The following token will match xxxxCICS at the current parse position, where xxxx are any four characters, including spaces. If this string is found, AttrParse adds CICS=true to the user attribute map.
<flag offset=’4’ name=’CICS’>CICS</flag>

int Token

The int token captures an account attribute that is an integer. The attribute name and integer value will be added to the account attribute map. The parse position will be advanced to the first character after the integer.

Attributes

Attribute

Description

name

The name of the attribute to use in the attribute value map. The name is usually the same as a resource user attribute on the schema map on the resource adapter, but this is not a requirement.

len

Indicates the exact length of the expected integer. The length can have the following values:

1 or higher captures the specified number of characters and checks to see if the text is an integer value or if it matches the characters specified in the noval attribute.
-1 indicates the parser will take the longest string of digits starting at the current parse position unless the next characters equal the noval attribute. This is the default value.

noval

Optional. A label on the screen that indicates the attribute does not have an integer value. Essentially, it is a null value indicator. The parse position will be advanced to the first character after the noval string.

Data

None

Examples

int Token Examples

The following token matches a 6-digit integer and puts integer value of those digits into the attribute value map for the SALARY attribute.
<int name=’SALARY’ len=’6’/>
If the value 010250 is found, AttrParse adds SALARY=10250 to the value map.

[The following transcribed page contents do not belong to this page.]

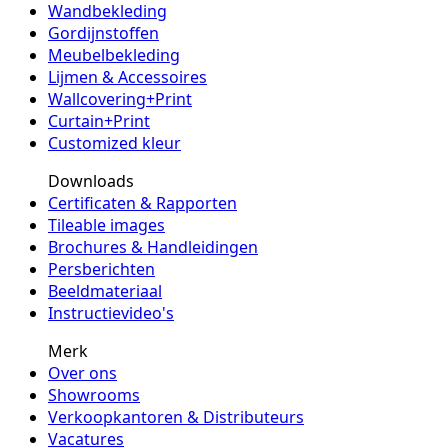
Wandbekleding
Gordijnstoffen
Meubelbekleding
Lijmen & Accessoires
Wallcovering+Print
Curtain+Print
Customized kleur
Downloads
Certificaten & Rapporten
Tileable images
Brochures & Handleidingen
Persberichten
Beeldmateriaal
Instructievideo's
Merk
Over ons
Showrooms
Verkoopkantoren & Distributeurs
Vacatures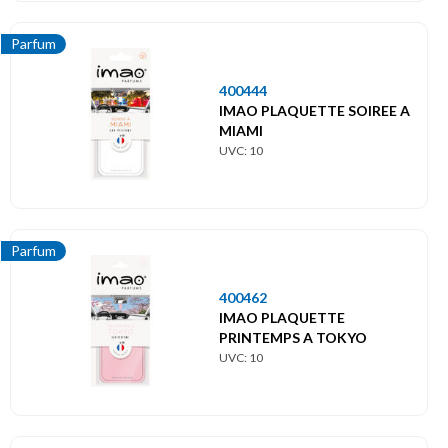
Parfum
400444
IMAO PLAQUETTE SOIREE A
MIAMI
UVC: 10
Parfum
400462
IMAO PLAQUETTE
PRINTEMPS A TOKYO
UVC: 10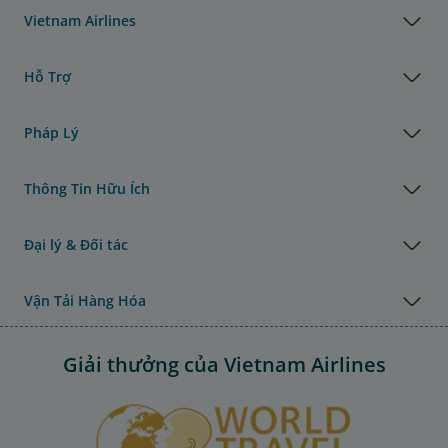
Vietnam Airlines
Hỗ Trợ
Pháp Lý
Thông Tin Hữu Ích
Đại lý & Đối tác
Vận Tải Hàng Hóa
Giải thưởng của Vietnam Airlines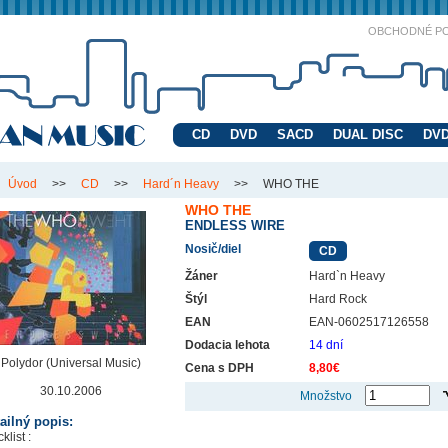
OBCHODNÉ P
CD
DVD
SACD
DUAL DISC
DVD
Úvod
>>
CD
>>
Hard´n Heavy
>>
WHO THE
WHO THE
ENDLESS WIRE
Nosič/diel
CD
Žáner
Hard`n Heavy
Štýl
Hard Rock
EAN
EAN-0602517126558
Dodacia lehota
14 dní
Polydor (Universal Music)
Cena s DPH
8,80€
30.10.2006
Množstvo
ailný popis:
klist :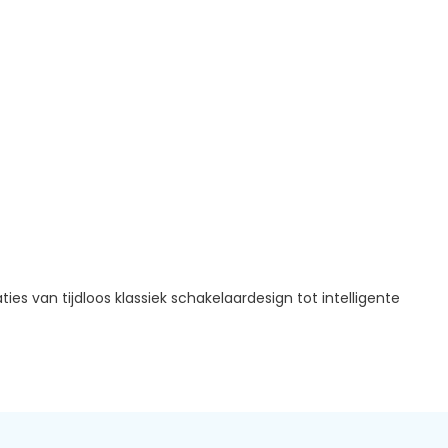
es van tijdloos klassiek schakelaardesign tot intelligente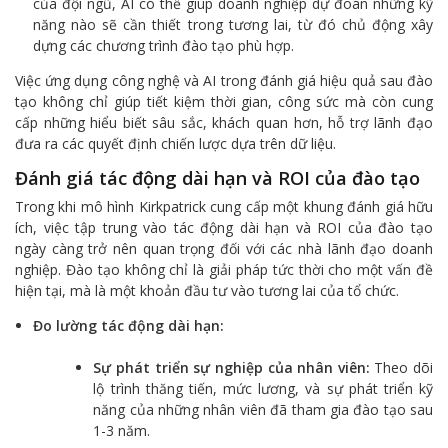
của đội ngũ, AI có thể giúp doanh nghiệp dự đoán những kỹ
năng nào sẽ cần thiết trong tương lai, từ đó chủ động xây
dựng các chương trình đào tạo phù hợp.
Việc ứng dụng công nghệ và AI trong đánh giá hiệu quả sau đào
tạo không chỉ giúp tiết kiệm thời gian, công sức mà còn cung
cấp những hiểu biết sâu sắc, khách quan hơn, hỗ trợ lãnh đạo
đưa ra các quyết định chiến lược dựa trên dữ liệu.
Đánh giá tác động dài hạn và ROI của đào tạo
Trong khi mô hình Kirkpatrick cung cấp một khung đánh giá hữu
ích, việc tập trung vào tác động dài hạn và ROI của đào tạo
ngày càng trở nên quan trọng đối với các nhà lãnh đạo doanh
nghiệp. Đào tạo không chỉ là giải pháp tức thời cho một vấn đề
hiện tại, mà là một khoản đầu tư vào tương lai của tổ chức.
Đo lường tác động dài hạn:
Sự phát triển sự nghiệp của nhân viên:
Theo dõi
lộ trình thăng tiến, mức lương, và sự phát triển kỹ
năng của những nhân viên đã tham gia đào tạo sau
1-3 năm.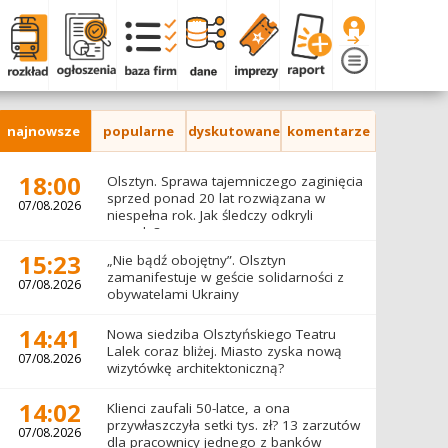
najnowsze
popularne
dyskutowane
komentarze
18:00
Olsztyn. Sprawa tajemniczego zaginięcia
sprzed ponad 20 lat rozwiązana w
07/08.2026
niespełna rok. Jak śledczy odkryli
prawdę?
15:23
„Nie bądź obojętny”. Olsztyn
zamanifestuje w geście solidarności z
07/08.2026
obywatelami Ukrainy
14:41
Nowa siedziba Olsztyńskiego Teatru
Lalek coraz bliżej. Miasto zyska nową
07/08.2026
wizytówkę architektoniczną?
14:02
Klienci zaufali 50-latce, a ona
przywłaszczyła setki tys. zł? 13 zarzutów
07/08.2026
dla pracownicy jednego z banków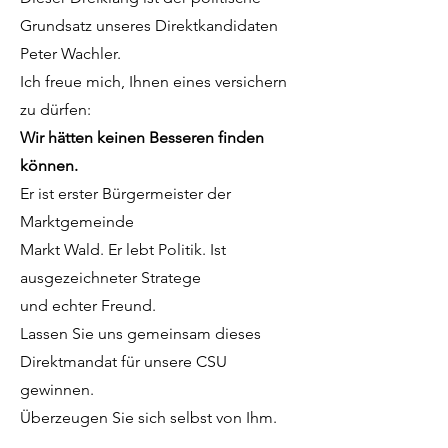
Grundsatz unseres Direktkandidaten
Peter Wachler.
Ich freue mich, Ihnen eines versichern
zu dürfen:
Wir hätten keinen Besseren finden
können.
Er ist erster Bürgermeister der
Marktgemeinde
Markt Wald. Er lebt Politik. Ist
ausgezeichneter Stratege
und echter Freund.
Lassen Sie uns gemeinsam dieses
Direktmandat für unsere CSU
gewinnen.
Überzeugen Sie sich selbst von Ihm.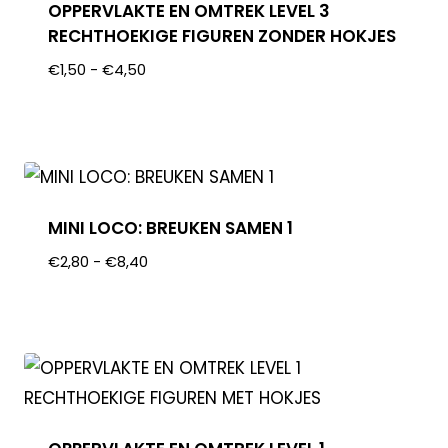
OPPERVLAKTE EN OMTREK LEVEL 3
RECHTHOEKIGE FIGUREN ZONDER HOKJES
€
1,50
-
€
4,50
MINI LOCO: BREUKEN SAMEN 1
€
2,80
-
€
8,40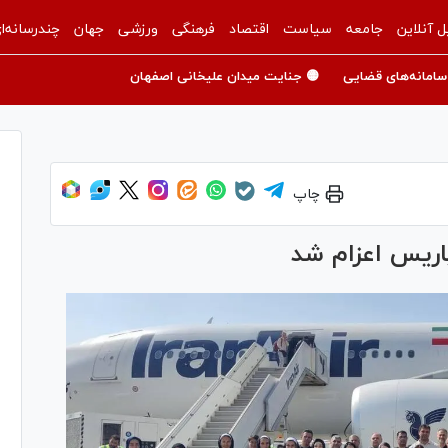
ل آنلاین
جامعه
سیاست
اقتصاد
فرهنگی
ورزشی
جهان
چندرسانه‌ا
سامانه‌های قضایی
🟡 جنایت میدان علیخانی اصفهان
چاپ
پاریس اعزام شد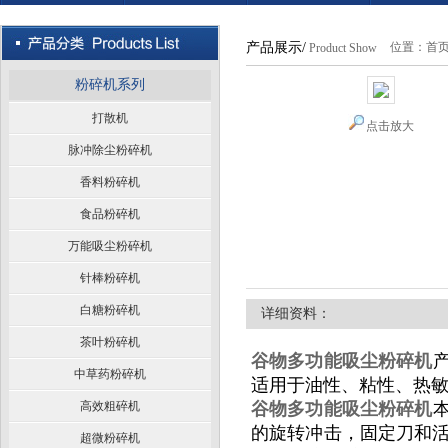
产品展示/
位置：
首
Product Show
粉碎机系列
打散机
点击放大
脉冲除尘粉碎机
香料粉碎机
食品粉碎机
万能吸尘粉碎机
针棒粉碎机
白糖粉碎机
详细资料：
茶叶粉碎机
谷物多功能吸尘粉碎机
中草药粉碎机
适用于油性、粘性、热
高效粗碎机
谷物多功能吸尘粉碎机
的旋转冲击，固定刀和
超微粉碎机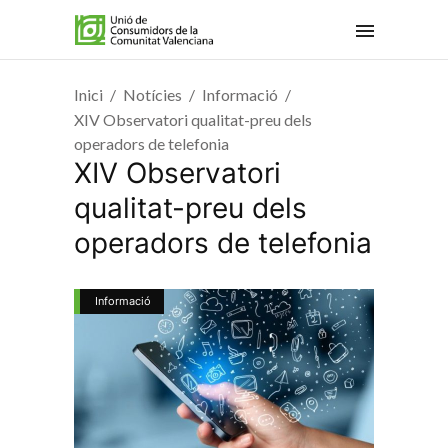
Inici
Notícies
Informació
XIV Observatori qualitat-preu dels
operadors de telefonia
XIV Observatori
qualitat-preu dels
operadors de telefonia
Informació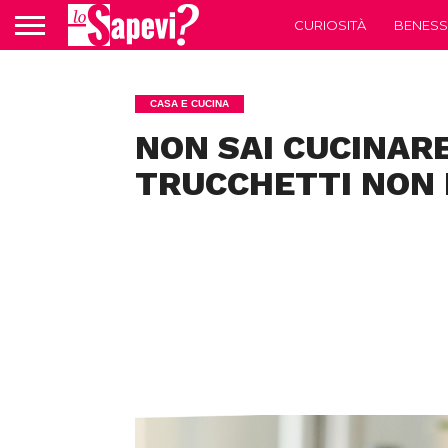
CURIOSITÀ
BENESS
CASA E CUCINA
NON SAI CUCINAR
TRUCCHETTI NON 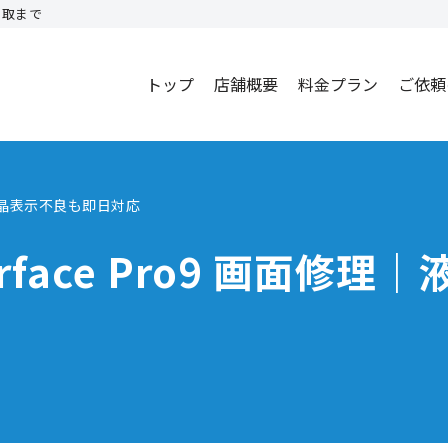
買取まで
トップ
店舗概要
料金プラン
ご依頼
｜液晶表示不良も即日対応
face Pro9 画面修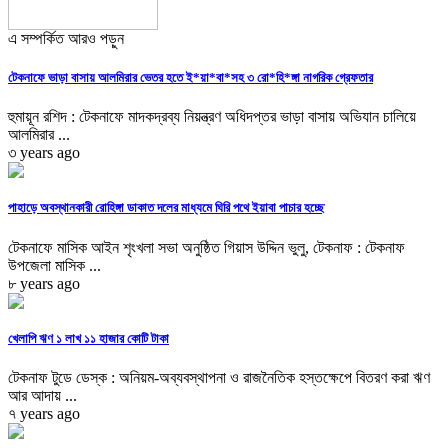
এ সম্পর্কিত আরও পড়ুন
টেকনাফে ভাড়া বাসায় আলমিরার ভেতর হতে ই*য়া*বা*সহ ৩ রো*হি*ঙ্গা নাগরিক গ্রেফতার
হুমায়ূন রশিদ : টেকনাফে মাদকদ্রব্য নিয়ন্ত্রণ অধিদপ্তর ভাড়া বাসায় অভিযান চালিয়ে
আলমিরার ...
৩ years ago
পাহাড়ে অবস্থানকারী রোহিঙ্গা ডাকাত দলের মাধ্যমে ঘিরি পথে ইয়াবা পাচার হচ্ছে
টেকনাফে মাসিক আইন শৃংখলা সভা অনুষ্ঠিত গিয়াস উদ্দিন ভুলু, টেকনাফ : টেকনাফ
উপজেলা মাসিক ...
৮ years ago
খেলাপি ঋণ ১ লাখ ১১ হাজার কোটি টাকা
টেকনাফ টুডে ডেস্ক : অনিয়ম-অব্যবস্থাপনা ও রাজনৈতিক হস্তক্ষেপে বিতরণ করা ঋণ
আর আদায় ...
৭ years ago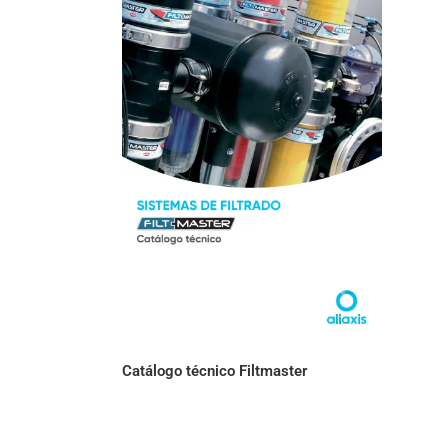
Catálogo técnico Filtmaster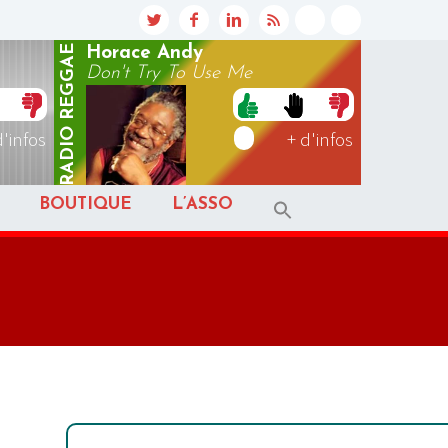
REGGAE
Horace Andy
Don't Try To Use Me
RADIO
d'infos
+ d'infos
BOUTIQUE
L’ASSO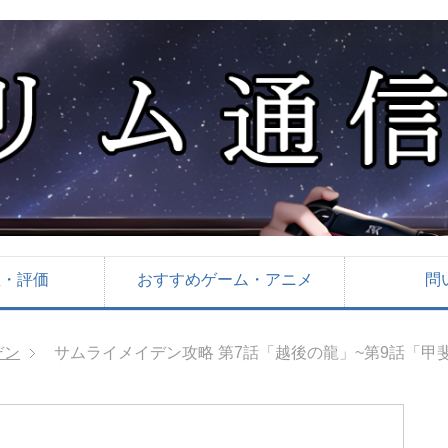
想・評価
おすすめゲーム・アニメ
問
デン
サムライメイデン攻略 第7話「越後の龍」~第9話「甲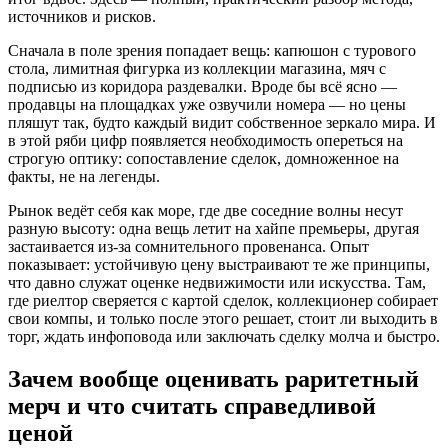
источников и рисков.
Сначала в поле зрения попадает вещь: капюшон с турового
стола, лимитная фигурка из коллекции магазина, мяч с
подписью из коридора раздевалки. Вроде бы всё ясно —
продавцы на площадках уже озвучили номера — но цены
пляшут так, будто каждый видит собственное зеркало мира. И
в этой ряби цифр появляется необходимость опереться на
строгую оптику: сопоставление сделок, домноженное на
факты, не на легенды.
Рынок ведёт себя как море, где две соседние волны несут
разную высоту: одна вещь летит на хайпе премьеры, другая
застаивается из-за сомнительного провенанса. Опыт
показывает: устойчивую цену выстраивают те же принципы,
что давно служат оценке недвижимости или искусства. Там,
где риелтор сверяется с картой сделок, коллекционер собирает
свои компы, и только после этого решает, стоит ли выходить в
торг, ждать инфоповода или заключать сделку молча и быстро.
Зачем вообще оценивать раритетный
мерч и что считать справедливой
ценой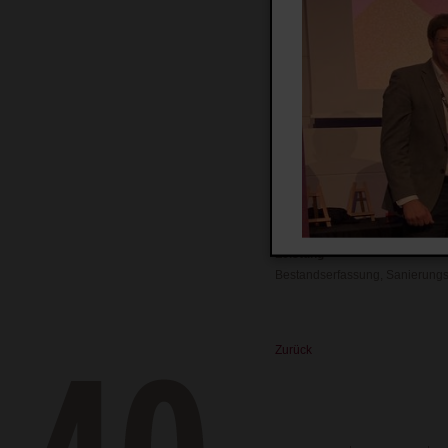
Der Grundriss des Objekts ist 
quadratische Gebäude ist das 
Genutzt werden die Räumlichke
Projekt
Landesuntersuchungsamt (3-Äm
Auftrag
Landesbetrieb Liegenschafts- 
Koblenz
Leistung
Bestandserfassung, Sanierung
Zurück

The following token matches any number of digits and adds that integer value to the attribute map for the AGE attribute.
<int name=’AGE’ len=’-1’ noval=’NOT GIVEN’/>
If the value 34 is found, for example, AGE=34 would be added to the attribute map. For string NOT GIVEN, a value will not be added to the attribute map for the AGE attribute.

loop Token

The loop token repeatedly executes the elements it contains until the input is exhausted.

Attributes

None

Data

Varies

Example

The following example reads the contents of a CSV file.

<loop>
   <skipLinesUntil token=’,’ minCount=’4’ />
   <collectCsvHeader idHeader=’accountId’ />
   <collectCvsLines />
</loop>

multiLine Token

The multiLine token matches a pattern that recurs on multiple lines. If the next line matches the multiLine’s internal AttrParse string, the parsed output will be added to the account attribute map at the top level. The parse position will be advanced to the first line that doesn’t match the internal AttrParse string.

Attributes

Attribute	Description
`opt`	Indicates the internal AttrParse string might be optional. Indicates that there might be no lines that match the internal AttrParse string and that parsing should continue with the next token.

Attribute

Description

opt

Indicates the internal AttrParse string might be optional.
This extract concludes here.